3. (1) The NT at excitatory synapses does depolarize the dendrite, but that depolarization is an EPSP, not an impulse.
(2) Indeed there is no current or change in membrane potential at a synapse where Erev=Vrest, but that doesn’t mean the synapse has no effect - it stabilizes the membrane near Vrest when other excitatory synapses are active, and thus inhibits the neuron from firing an impulse.
(3) No, those are not the same - activation and inactivation are separate, largely independent processes; a Na channel can be inactivated and also activated at the same time.
4. (a)EHCO3- = (62mV/(-1)) x log10 (20 mM/10 mM) = (-62 mV) * 0.3 = -19 mV.
(b) A synapse that caused an increase in postsynaptic membrane permeability to bicarbonate would have a reversal potential equal to EHCO3- , i.e. -19 mV. This level is much less negative than typical threshold voltages for initiating an impulse, so this synapse would be excitatory. [Note: Many students began by reasoning incorrectly that bicarbonate would enter the neuron if the membrane became permeable to it. However, which direction bicarbonate will flow also very much depends on the membrane potential. When the cell is at typical resting potentials around -65 mV, the strong inside negativity will repel negatively-charged HCO3- and it will flow out, against its concentration gradient. That’s the meaning of the equilibrium potential for bicarbonate - it will flow out at any membrane potential more negative than -19 mV, and it will flow in at any membrane potential less negative than -19 mV.]
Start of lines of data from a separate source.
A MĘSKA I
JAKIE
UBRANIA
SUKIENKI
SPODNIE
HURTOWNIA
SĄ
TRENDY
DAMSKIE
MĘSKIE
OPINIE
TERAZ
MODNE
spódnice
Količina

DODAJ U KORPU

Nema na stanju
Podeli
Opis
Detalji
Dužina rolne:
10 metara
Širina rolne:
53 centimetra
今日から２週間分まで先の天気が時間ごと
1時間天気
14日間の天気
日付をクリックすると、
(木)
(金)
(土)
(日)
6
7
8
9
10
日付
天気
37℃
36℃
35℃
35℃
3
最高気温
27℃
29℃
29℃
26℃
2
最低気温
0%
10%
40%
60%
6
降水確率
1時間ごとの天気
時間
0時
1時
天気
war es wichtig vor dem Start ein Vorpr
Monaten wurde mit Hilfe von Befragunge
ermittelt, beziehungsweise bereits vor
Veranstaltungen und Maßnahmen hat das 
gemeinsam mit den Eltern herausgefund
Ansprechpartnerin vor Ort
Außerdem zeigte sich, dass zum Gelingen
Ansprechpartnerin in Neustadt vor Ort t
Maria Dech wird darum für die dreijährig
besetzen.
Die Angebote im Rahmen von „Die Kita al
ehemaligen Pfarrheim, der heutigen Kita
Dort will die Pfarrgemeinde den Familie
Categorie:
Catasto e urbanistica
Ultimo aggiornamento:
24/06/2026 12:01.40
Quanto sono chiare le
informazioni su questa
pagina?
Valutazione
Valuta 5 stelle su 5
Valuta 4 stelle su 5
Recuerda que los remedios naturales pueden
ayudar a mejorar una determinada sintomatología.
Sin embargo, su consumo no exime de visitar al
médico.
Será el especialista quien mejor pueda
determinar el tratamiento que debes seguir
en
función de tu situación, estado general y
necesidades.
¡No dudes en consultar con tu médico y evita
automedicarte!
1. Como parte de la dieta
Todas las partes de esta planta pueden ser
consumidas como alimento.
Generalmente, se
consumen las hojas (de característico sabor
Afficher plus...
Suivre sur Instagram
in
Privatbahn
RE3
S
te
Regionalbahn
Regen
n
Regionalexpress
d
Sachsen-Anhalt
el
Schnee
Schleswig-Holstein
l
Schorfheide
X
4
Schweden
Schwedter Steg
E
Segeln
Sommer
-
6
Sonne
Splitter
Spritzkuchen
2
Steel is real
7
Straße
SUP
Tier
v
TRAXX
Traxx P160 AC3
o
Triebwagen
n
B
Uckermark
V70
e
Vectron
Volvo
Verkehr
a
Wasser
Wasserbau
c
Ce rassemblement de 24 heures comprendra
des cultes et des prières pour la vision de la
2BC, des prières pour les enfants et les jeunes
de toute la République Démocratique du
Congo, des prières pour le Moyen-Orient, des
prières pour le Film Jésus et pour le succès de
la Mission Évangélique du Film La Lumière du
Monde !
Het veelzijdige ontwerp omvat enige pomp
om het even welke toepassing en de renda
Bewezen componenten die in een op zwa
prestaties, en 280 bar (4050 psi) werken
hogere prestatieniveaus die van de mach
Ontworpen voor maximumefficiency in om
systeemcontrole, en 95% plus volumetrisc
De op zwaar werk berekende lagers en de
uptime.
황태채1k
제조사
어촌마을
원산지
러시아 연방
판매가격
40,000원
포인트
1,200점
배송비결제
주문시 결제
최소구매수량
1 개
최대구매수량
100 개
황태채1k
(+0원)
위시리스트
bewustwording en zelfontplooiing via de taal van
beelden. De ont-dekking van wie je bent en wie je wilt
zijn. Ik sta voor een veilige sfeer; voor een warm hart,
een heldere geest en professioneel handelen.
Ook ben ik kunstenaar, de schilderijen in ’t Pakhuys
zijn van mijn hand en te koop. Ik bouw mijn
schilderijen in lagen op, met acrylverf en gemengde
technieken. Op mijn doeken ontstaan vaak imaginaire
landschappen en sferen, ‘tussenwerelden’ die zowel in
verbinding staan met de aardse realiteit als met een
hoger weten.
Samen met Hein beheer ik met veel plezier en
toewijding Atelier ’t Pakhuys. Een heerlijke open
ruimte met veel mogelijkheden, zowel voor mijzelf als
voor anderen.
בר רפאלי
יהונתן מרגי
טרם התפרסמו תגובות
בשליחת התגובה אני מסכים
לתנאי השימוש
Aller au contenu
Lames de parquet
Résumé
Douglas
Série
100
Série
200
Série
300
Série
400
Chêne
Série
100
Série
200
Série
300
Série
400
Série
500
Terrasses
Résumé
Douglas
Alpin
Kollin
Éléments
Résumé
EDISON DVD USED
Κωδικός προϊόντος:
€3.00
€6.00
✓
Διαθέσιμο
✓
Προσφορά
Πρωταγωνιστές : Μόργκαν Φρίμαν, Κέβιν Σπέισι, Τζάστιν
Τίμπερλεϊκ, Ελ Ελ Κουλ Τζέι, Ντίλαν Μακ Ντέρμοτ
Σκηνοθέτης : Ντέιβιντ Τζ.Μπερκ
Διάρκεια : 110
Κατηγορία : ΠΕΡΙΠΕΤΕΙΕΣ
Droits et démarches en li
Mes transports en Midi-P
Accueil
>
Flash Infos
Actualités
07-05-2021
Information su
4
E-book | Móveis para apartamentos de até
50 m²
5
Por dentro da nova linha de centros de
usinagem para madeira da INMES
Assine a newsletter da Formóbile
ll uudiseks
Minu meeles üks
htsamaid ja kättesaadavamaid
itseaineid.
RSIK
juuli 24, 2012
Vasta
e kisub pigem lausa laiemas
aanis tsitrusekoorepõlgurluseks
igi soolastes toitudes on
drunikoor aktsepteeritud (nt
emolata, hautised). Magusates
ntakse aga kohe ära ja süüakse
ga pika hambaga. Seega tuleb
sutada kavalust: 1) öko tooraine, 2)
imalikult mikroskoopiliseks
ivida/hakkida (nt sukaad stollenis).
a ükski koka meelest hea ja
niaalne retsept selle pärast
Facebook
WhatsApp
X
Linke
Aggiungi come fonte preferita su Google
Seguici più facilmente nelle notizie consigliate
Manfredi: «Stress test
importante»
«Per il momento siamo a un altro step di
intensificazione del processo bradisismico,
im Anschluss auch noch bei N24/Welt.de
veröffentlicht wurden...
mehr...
5. (A) The two brief stimuli allow the membrane to reach resting potential and even hyperpolarize during the refractory period. This is partly caused by Na inactivation, but during this time inactivation is reduced to its normal value at the resting potential. When a constant depolarizing stimulus is applied, the membrane never gets to return to resting potential, let alone hyperpolarize, so Na inactivation isn’t reduced, so Na channels never open as much during the second mini-impulse. K channels are also kept more open in the constant-stimulus case, which also reduces the amplitude of the 2nd impulse.
(B) The impulses will die out at the collision point, since the membrane on each side of the collision point is refractory (i.e. high Na inactivation, high K permeability).
6. Competition for space in the target tissue and competition for trophic factor released by the target tissue both affect cell death. In C, there is vacant space where inputs from the removed optic nerve would innervate, giving ganglion cells from the intact eye more chance to find a target and therefore survive. In D, lack of any electrical activity might lead to more trophic factor being released by the target tissue innervated by the TTX retina, since that tissue would be “seeking” input, and thus there would be a higher rate of cell survival in both eyes. In E, again the target tissue expecting impulses from the TTX-injected eye might release more trophic factor, leading to more cell survival in the non-TTX eye.
[Problem set was worth 2 points added to the exam score if largely correct; 1 point if handed in but with mistakes on at least 3 questions.]